[Extracted page text data]
*** Begin section ***
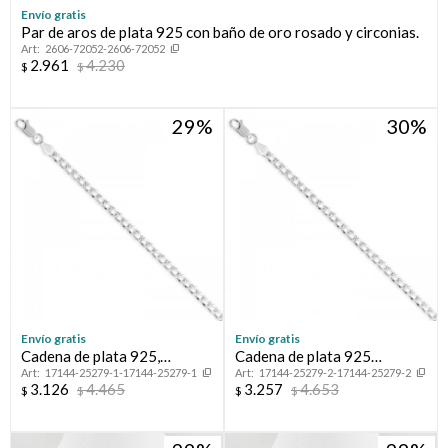
Envío gratis
Par de aros de plata 925 con baño de oro rosado y circonias.
Compromiso
2606-72052-2606-72052
2.961
4.230
$
$
Día del niño
29
30
Envío gratis
Envío gratis
Cadena de plata 925,
Cadena de plata 925
17144-25279-1-17144-25279-1
17144-25279-2-17144-25279-2
GRUMETTE, 45 cm.
GRUMETTE, 50 cm.
3.126
4.465
3.257
4.653
$
$
$
$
*** End section ***
What the task requires —
Copy each line above that has the word "Cadena".

Written reply —
Cadena de plata 925,
Cadena de plata 925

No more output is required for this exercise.